§ WORK TO BE COMPLETED
Pull each line containing "einen" from the data.

(RECORDS PROVIDED begins)

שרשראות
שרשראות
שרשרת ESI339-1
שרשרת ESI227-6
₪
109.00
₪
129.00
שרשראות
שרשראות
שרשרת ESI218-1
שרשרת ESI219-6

(RECORDS PROVIDED ends)
(RECORDS PROVIDED begins)

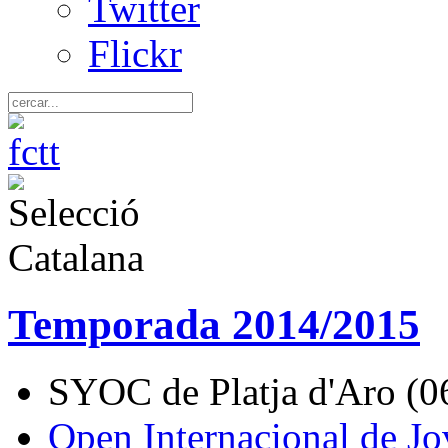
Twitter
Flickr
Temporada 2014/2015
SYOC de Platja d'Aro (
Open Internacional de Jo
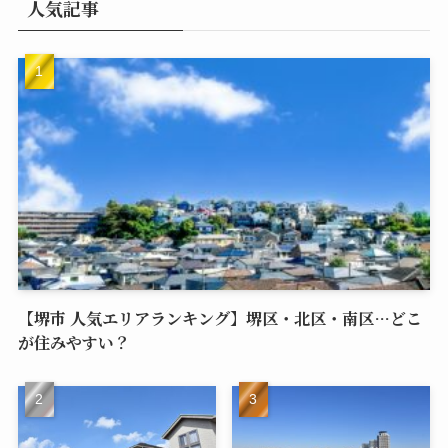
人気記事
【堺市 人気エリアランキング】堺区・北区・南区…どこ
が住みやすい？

(RECORDS PROVIDED ends)
(RECORDS PROVIDED begins)

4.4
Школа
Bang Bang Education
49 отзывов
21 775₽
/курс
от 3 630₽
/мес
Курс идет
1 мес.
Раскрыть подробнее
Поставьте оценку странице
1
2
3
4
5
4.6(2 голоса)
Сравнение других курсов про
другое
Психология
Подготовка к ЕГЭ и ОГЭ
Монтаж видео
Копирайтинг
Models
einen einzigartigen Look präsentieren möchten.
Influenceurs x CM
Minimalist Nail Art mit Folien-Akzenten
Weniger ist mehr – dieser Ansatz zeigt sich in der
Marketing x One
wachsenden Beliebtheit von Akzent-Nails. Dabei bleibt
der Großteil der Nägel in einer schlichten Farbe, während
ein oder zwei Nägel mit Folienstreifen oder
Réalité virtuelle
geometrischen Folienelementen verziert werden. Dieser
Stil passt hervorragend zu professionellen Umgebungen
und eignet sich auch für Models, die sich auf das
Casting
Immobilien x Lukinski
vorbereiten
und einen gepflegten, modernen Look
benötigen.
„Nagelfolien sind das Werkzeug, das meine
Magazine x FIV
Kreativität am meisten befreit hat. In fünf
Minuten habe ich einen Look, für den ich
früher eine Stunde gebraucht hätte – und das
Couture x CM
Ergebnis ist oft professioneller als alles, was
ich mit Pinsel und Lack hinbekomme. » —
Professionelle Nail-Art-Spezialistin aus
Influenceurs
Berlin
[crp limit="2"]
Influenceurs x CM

(RECORDS PROVIDED ends)

§ EXERCISE RESPONSE
einen einzigartigen Look präsentieren möchten.
und einen gepflegten, modernen Look
Minuten habe ich einen Look, für den ich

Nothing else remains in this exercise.